In the late 1980s, the station also began broadcasting university athletic events, complementing an eclectic lineup of specialty shows and local news. In 1992, an attempt was made to install a more consistent rock format during daytime hours, but a community group opposed the change. Vandalism that August left the station unable to broadcast, but the groups opposed to the change denied any connection with the damage.

In 1988, the transmitter was moved to Sehome Hill and the station began broadcasting in stereo. This marked a move away from the original Ridgeway Kappa site, which created interference for telephone and television signals in the dormitory. A former KUGS station manager and longtime WWU employee remarked in 2003, "I like to say people had to wear tin foil on their heads to be able to talk on the phone." Despite that, the Sehome Hill transmitter had its drawback: the tower was on the city side of the hill, blocking many WWU dormitories from clear reception. This issue was mitigated when KUGS's signal was included on the local cable system for the first time in February 1996, due, in part, to pressure placed by station supporters on the Bellingham city council.

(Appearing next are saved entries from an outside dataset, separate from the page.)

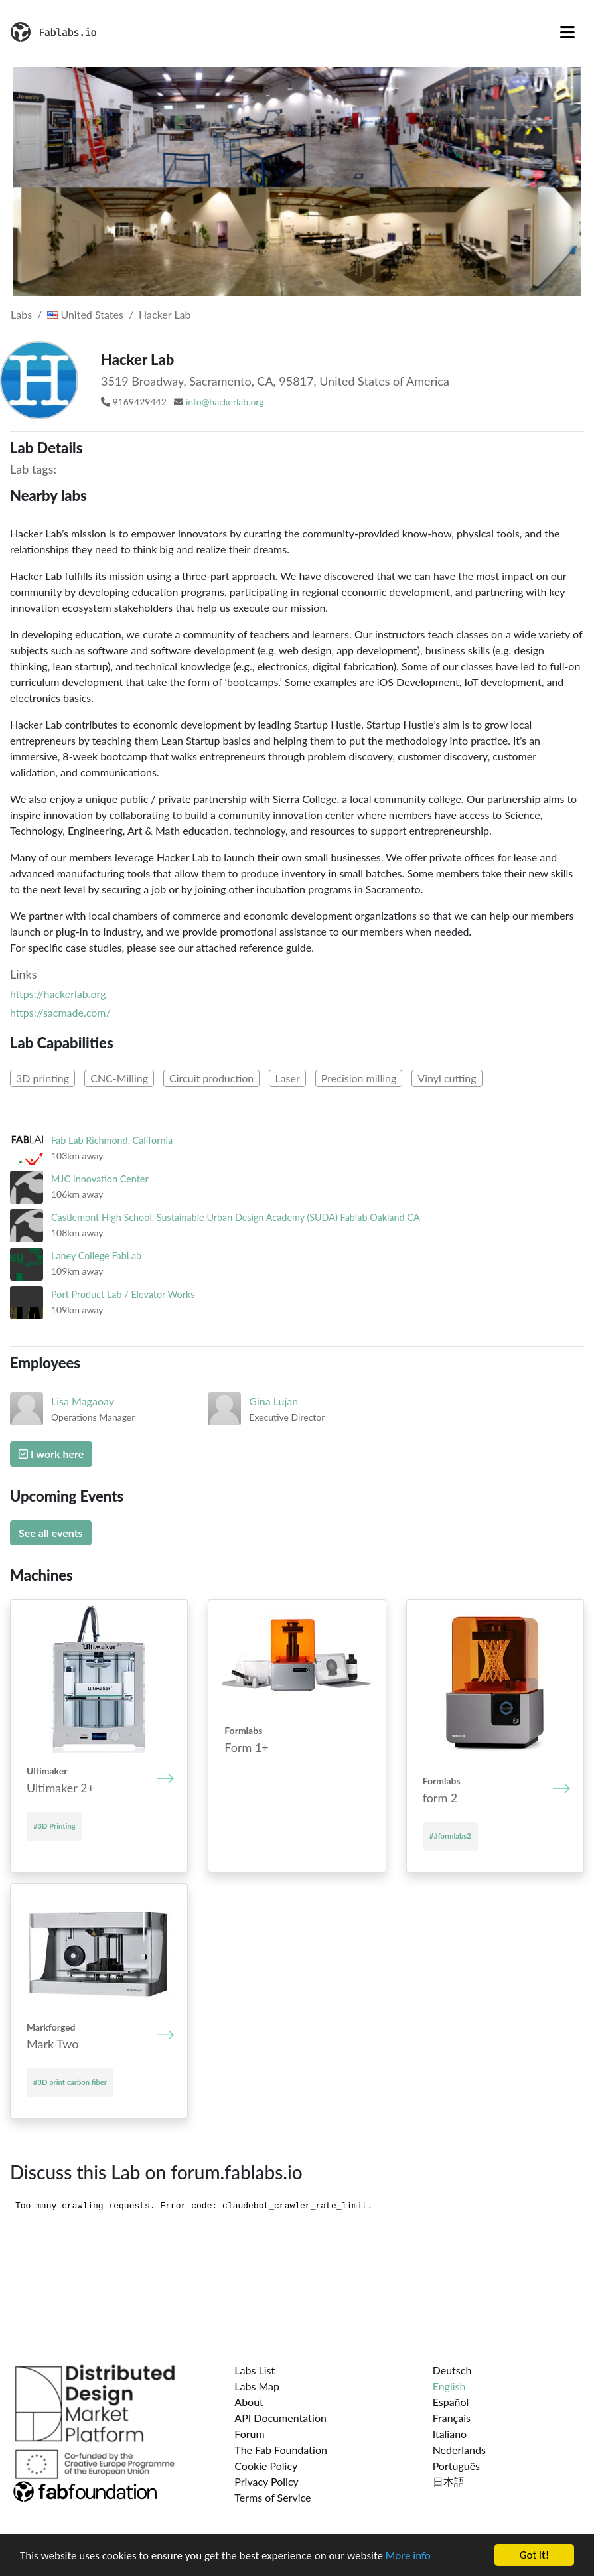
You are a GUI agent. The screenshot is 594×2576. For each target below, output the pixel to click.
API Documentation (280, 2417)
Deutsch (452, 2370)
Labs (21, 314)
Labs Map (256, 2386)
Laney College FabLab (96, 1255)
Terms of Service (272, 2497)
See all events (51, 1532)
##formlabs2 (450, 1835)
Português (456, 2465)
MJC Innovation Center (100, 1178)
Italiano (450, 2433)
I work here (51, 1453)
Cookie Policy (265, 2465)
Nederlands (459, 2449)
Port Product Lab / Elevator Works (123, 1294)
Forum (249, 2433)
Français (452, 2417)
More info (408, 2556)
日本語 (449, 2481)
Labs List (254, 2370)
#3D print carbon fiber (70, 2082)
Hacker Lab (164, 314)
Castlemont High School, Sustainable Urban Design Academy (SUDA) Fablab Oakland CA (235, 1217)
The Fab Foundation (280, 2449)
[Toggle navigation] (567, 32)
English (449, 2386)
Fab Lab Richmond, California (112, 1140)
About (248, 2402)
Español (451, 2402)
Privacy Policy (266, 2481)
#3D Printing (54, 1826)
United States (85, 314)
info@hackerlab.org (225, 401)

KUGS celebrated its 21st anniversary in 1995, and repeated the anniversary for several more years thereafter by popular demand. It had also matured considerably, becoming one of two "core reporters" to College Music Journal (alongside KCMU at the University of Washington), beginning 24-hour broadcasting in 1995, and simultaneously becoming the second station in the United States to webcast its programming. (It temporarily paused streaming in 2002 due to changes in copyright royalty regulations but resumed in 2006.) Pacifica Radio Network programming, such as Democracy Now!, was added to the schedule in 1997.

A potential interference problem arose in the late 1990s between KUGS and a proposed translator for KPLU-FM that would operate on 89.3 MHz at Port Angeles, southwest across the Salish Sea. KPLU's owner, Pacific Lutheran University, filed the proposal in 1998 because its existing translator there was endangered by a new CBC radio station, CBCV-FM, in Victoria, British Columbia. A similar situation involving a transmitter for Northwest Public Radio at Port Angeles had severely reduced the coverage area of KSVR at Skagit Valley College. Associated Students allotted $15,000 for an engineering consultant to help KUGS work with Pacific Lutheran on reducing interference. KUGS also filed for a power upgrade to 710 watts, and the Educational Media Foundation proposed a new station at Sequim, near Port Angeles. The proposals were addressed in 2003 as part of a larger series of settlement agreements made two years earlier involving Pacific Lutheran and the Educational Media Foundation; the latter withdrew its application, while KPLU and KUGS won their proposed facilities.